Ce registre peut contenir absolument n'importe quoi. Dans le cas des crypto-monnaies il est utilisé comme un livre de comptes, mais il pourrait aussi bien être mis à contribution pour contrôler les stocks d'un entrepôt, suivre des colis ou n'importe quel autre usage où la traçabilité est un facteur clé.

Que faire avec un outil pareil ? Chez Renault par exemple, l'idée retenue est celle d'un carnet d'entretien numérique pour les véhicules de la marque en partenariat avec Microsoft et Viseo. À chaque passage dans un garage, les différentes interventions effectuées sur le véhicule y seraient inscrites par le chef d'atelier, ainsi que son kilométrage.

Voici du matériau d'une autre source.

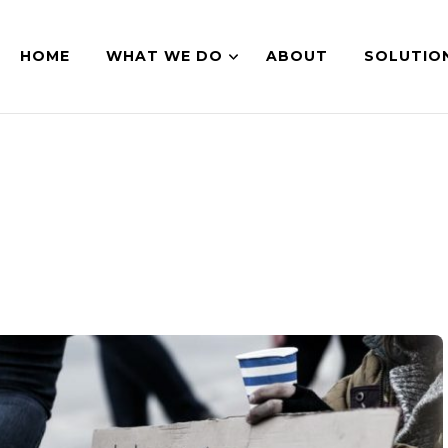
HOME
WHAT WE DO
ABOUT
SOLUTIO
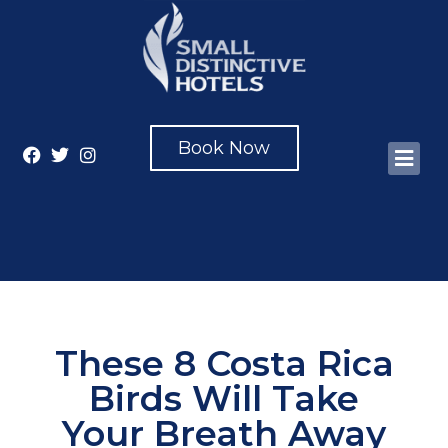
Book Now
These 8 Costa Rica
Birds Will Take
Your Breath Away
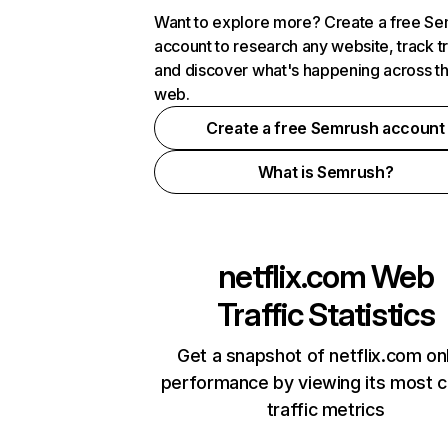
Want to explore more? Create a free S
account to research any website, track t
and discover what's happening across t
web.
Create a free Semrush account
What is Semrush?
netflix.com
Web
Traffic Statistics
Get a snapshot of netflix.com on
performance by viewing its most cr
traffic metrics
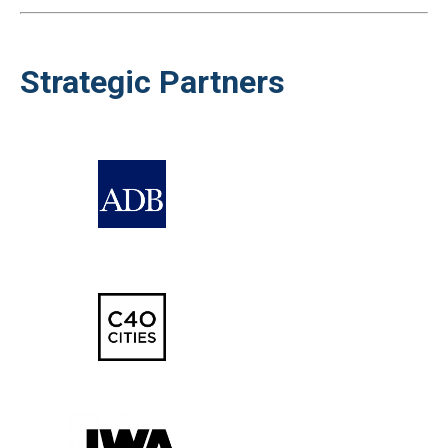
Strategic Partners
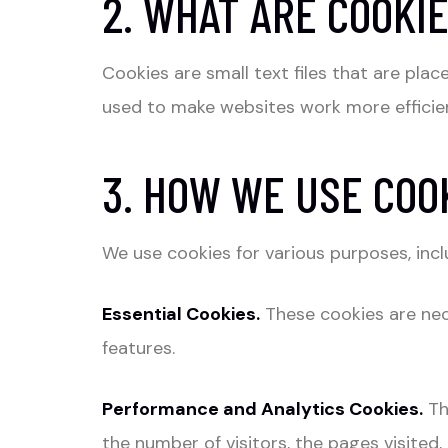
2. WHAT ARE COOKI
Cookies are small text files that are pl
used to make websites work more efficien
3. HOW WE USE COO
We use cookies for various purposes, incl
Essential Cookies.
These cookies are nec
features.
Performance and Analytics Cookies.
Th
the number of visitors, the pages visited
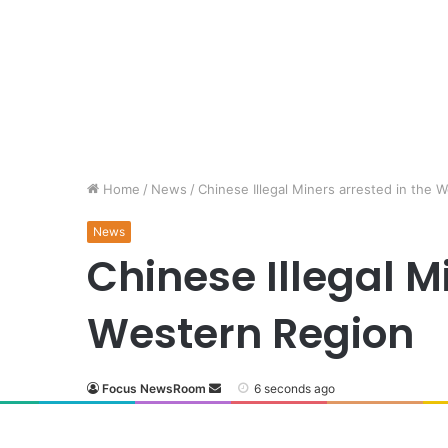
Home
/
News
/
Chinese Illegal Miners arrested in the 
News
Chinese Illegal M
Western Region
Focus NewsRoom
6 seconds ago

Lors de la revente, le propriétaire pourrait ouvrir aux acheteurs potentiels l'accès au carnet en ligne afin qu'ils puissent le consulter et s'assurer que l'entretien de la voiture a été mené dans les règles, ou bien que son kilométrage correspond bien à la réalité. Air France y songe également pour suivre les opérations de maintenance de ses avions.

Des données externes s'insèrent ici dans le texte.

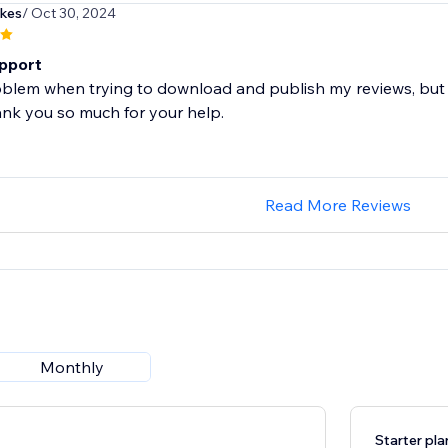
kes
/ Oct 30, 2024
pport
roblem when trying to download and publish my reviews, but 
ank you so much for your help.
Read More Reviews
Monthly
Starter pla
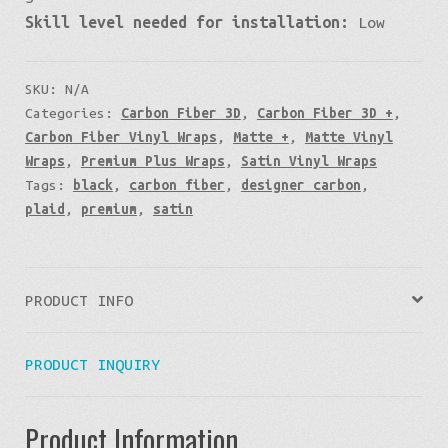
Skill level needed for installation:
Low
SKU:
N/A
Categories:
Carbon Fiber 3D
,
Carbon Fiber 3D +
,
Carbon Fiber Vinyl Wraps
,
Matte +
,
Matte Vinyl
Wraps
,
Premium Plus Wraps
,
Satin Vinyl Wraps
Tags:
black
,
carbon fiber
,
designer carbon
,
plaid
,
premium
,
satin
PRODUCT INFO
PRODUCT INQUIRY
Product Information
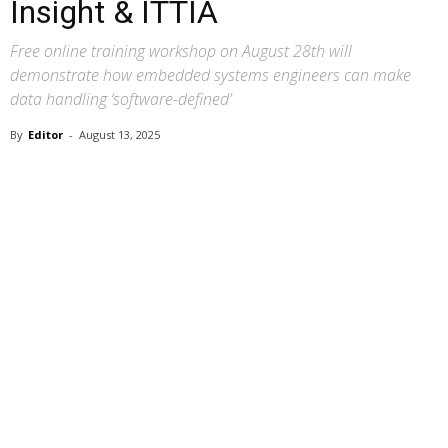
Insight & ITTIA
Free online training workshop on August 28th will
demonstrate how embedded systems engineers can make
data handling ‘software-defined’
By
Editor
-
August 13, 2025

Du côté des assureurs, Axa propose par exemple des contrats permettant de toucher automatiquement une indemnité forfaitaire si votre vol transatlantique au départ de Paris subit un retard de deux heures (voir notre analyse). Une solution qui s'appuie sur la blockchain d'Ethereum et permet de déclencher des paiements immédiats, sans avoir à tergiverser avec le service client. 

Bref, les possibilités sont multiples, et quel que soit l'avenir des crypto-monnaies, qui commencent à se faire une place chez les néo-banques et dans les contrats à termes, la blockchain est sans doute une technologie dont on va entendre parler de manière croissante dans les années à venir.

Son évolution sera intéressante à suivre, certains défauts du concept devant être corrigés ou adaptés selon les cas, mais les prémices de la révolution qu'elle porte sont déjà là. Ne reste plus qu'à les exploiter.